Anne brushed a thumb over the bruise on his cheek where he told her Zander Zahn had struck him. “We can’t know somebody else’s tipping point. Most of the time, we don’t even know our own until it’s too late.
“I looked at those pictures tonight ... ,” she said. “I’m sure not one of those men ever believed they could do what was done to that woman. And yet, one of them probably did.”
Vince nodded, then broke the darkness of the thought.
“How’d you get so smart?” he teased.
“I married well,” Anne said, smiling. “Come upstairs. You can tell me a bedtime story.”
They walked up the stairs hand in hand.
Vince spoke softly. “Once upon a time there was husband who loved his wife ...”
70
Thunder rumbled. In the distance Dennis could see flashes of lightning far away. He loved it when it stormed at night. But the rain had stopped for now, which suited him fine. The fire would burn better without rain.

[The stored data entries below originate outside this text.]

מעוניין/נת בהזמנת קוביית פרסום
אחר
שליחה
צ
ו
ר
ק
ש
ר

Dennis felt like he had a thunderstorm inside his brain. Anger rumbled and grumbled then BANG! Flashed like lightning. He was so mad he wanted to just run shouting, spinning around, flinging his arms, crashing into things. Then he wanted his hands to turn into knives and he would slash his way through crowds of people and blood would be spurting everywhere. He would spin and turn and cut people in half and cut their heads off.

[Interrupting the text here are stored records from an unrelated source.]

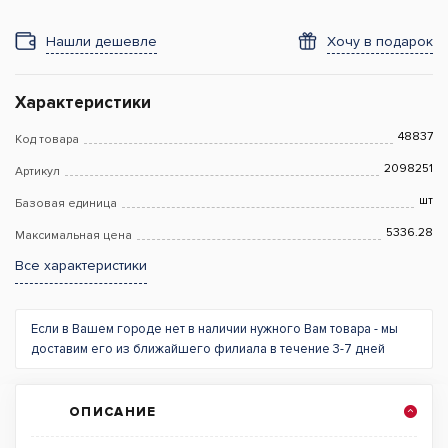
Нашли дешевле
Хочу в подарок
Характеристики
48837
Код товара
2098251
Артикул
шт
Базовая единица
5336.28
Максимальная цена
Все характеристики
Если в Вашем городе нет в наличии нужного Вам товара - мы
доставим его из ближайшего филиала в течение 3-7 дней
ОПИСАНИЕ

And at the end of his rampage would be Miss Navarre. And he would stab her and stab her a million times like the guy that killed that lady in the newspaper. He would stick his knives inside of her and down her throat and in her eyes and through her brain. And she would be alive the whole time until he cut her head off.
She didn’t care about him. She didn’t show up again. And nobody told him she wasn’t coming. He had worked so hard to write his report about the murder like she wanted him to. Two whole pages.
Dennis didn’t like to write. It was hard for him. He didn’t always get the letters to go the right way, and he didn’t understand punctuation. He wrote what came in his head, but it didn’t always come out like it did for other people like stupid brainiac Tommy Crane or Wendy Morgan. They did everything right. Dennis did everything wrong.
But he had done his writing assignment for Miss Navarre because she said she would bring him something cool if he finished it. Nobody had ever given Dennis anything special because of something he had accomplished. Mostly because he never accomplished anything. Besides, his dad had always said he was stupid and would never amount to anything, so why should he try?
Miss Navarre probably thought the same thing, and that was why she hadn’t shown up. Why bother? Why should she take time out of her life for him when she could be teaching kids like Tommy and Wendy? Or because she could be fucking the FBI guy, which she probably did all the time because she was a whore.
Dennis was going to show her. He would accomplish BIG things starting tonight.
He dug way under his mattress and started pulling out his stash. He put his money and candy and stuff he wanted to take with him into a plastic bag with a drawstring that someone had thrown in the trash.
He hid the bag under his dirty laundry in the closet, then got out the stuff he needed to start the fire. Fires. He had it all planned out. He knew exactly where to start.
The nurse had gone by half an hour ago. He would have plenty of time now.
Dennis slipped out of his room and looked up and down the dimly lit hall, then darted away from the nurses’ station, going to the empty room at the far end of the hall. The lights from the parking lot glowed in through the window, allowing him to see well enough.
Dennis had snuck into this room and hid several times over the past year. This was the room where the staff dumped extra pieces of equipment—extra wheelchairs, extra poles for IV bags, bed trays, chairs. A couple of green oxygen tanks were shoved way in the corner of the room most difficult to see from the door—and farthest away from the sprinkler in the ceiling.